Now, the reasons for this are varied, but we can round up the usual suspects of income inequality, the lack of socialized healthcare, poor regulations, and price opacity, leading many to get surprise bills that include hundreds of thousands of dollars in unexpected costs.
But this may be changing. The No Surprises Act is a new law designed to help protect Americans from certain unexpected medical bills. Among much else, it prohibits out-of-network healthcare providers from charging excessive fees, especially in emergency situations or when receiving non-elective treatments.
Related to this, in April, the three credit agencies made a change that will likely affect millions of adults, and—amazingly—for the better.
No more old or small medical debts on your credit report
The three credit agencies decided to do the following:
- They have removed from your credit reports all outstanding medical debts that are less than $500.
- They have removed from your credit reports all outstanding medical debts that are less than one year old.
I think we can confidently estimate that the vast majority of outstanding medical debt would be either less than one year old or less than $500, so this will mean that, for many, their credit reports will show fewer delinquencies.
And this estimate pans out, as the press release estimates that “nearly 70 percent of the total medical collection debt tradelines reported to the Nationwide Credit Reporting Agencies (NCRAs) are removed from consumer credit files.”
Why this matters
Those who review your credit report want to know that you will pay back the debts you incur.

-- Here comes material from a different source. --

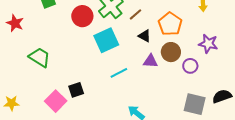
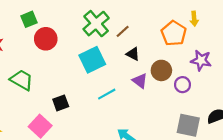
red circle: (82, 16) -> (46, 39), moved
orange pentagon: (170, 24) -> (174, 33), moved
purple triangle: (150, 61) -> (140, 81), turned 35
black square: (76, 90) -> (61, 103), moved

Delinquencies on your credit report is evidence that you might not pay back your debts, which could make lender less likely to lend, or to lend at a higher rate.

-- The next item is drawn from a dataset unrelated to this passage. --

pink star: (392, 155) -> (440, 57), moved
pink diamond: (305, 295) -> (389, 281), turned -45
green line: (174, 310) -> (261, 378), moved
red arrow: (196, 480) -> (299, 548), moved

Also, this is one of those issues that lowers your credit score.
So for the almost 20% of households that have overdue medical debt, this will make those issues go away. Which will make your credit report look better, and your credit score higher.
Now granted, if you’re behind on lots of different payments, this isn’t going to fix all of your issues, but it can fix at least some of them.
Your next job, as it was before, was to make sure that you’re never behind on your payments. Getting caught up is more important, financially, than basically anything else. Stop putting money away. Use your emergency fund if you have it. And heaven forbid you’re working and get a 401(k) match at work: stop it right now. Pay what you owe.
Credit agencies have too much power
While it’s nice that the credit agencies did this, and that this will have tangible improvements for millions of people’s financial situations, I have to note that this shows just how much power that the credit agencies have.
And they could reverse this tomorrow if they wanted, or change any of their rules, as far as I can tell. We are, in many ways, at their mercy.
Which is why it’s so important to not interact with debt products unless absolutely necessary. The best place for your credit cards is in a locked drawer. The best way to not get into debt is to have a robust emergency fund and the proper insurance. This won’t avoid take away all risk, but it will surely help.
Also, let’s give a shout out to effective government oversight and regulations. Apparently, this move by the credit agencies was in part spurred by a damning report made a year prior by none other than the CFPB, which questioned the “outsized role” of medical debt on credit reports. This report made a difference.
So maybe we can say that the CFPB, like Elizabeth Warren, is kind of a badass in its own right.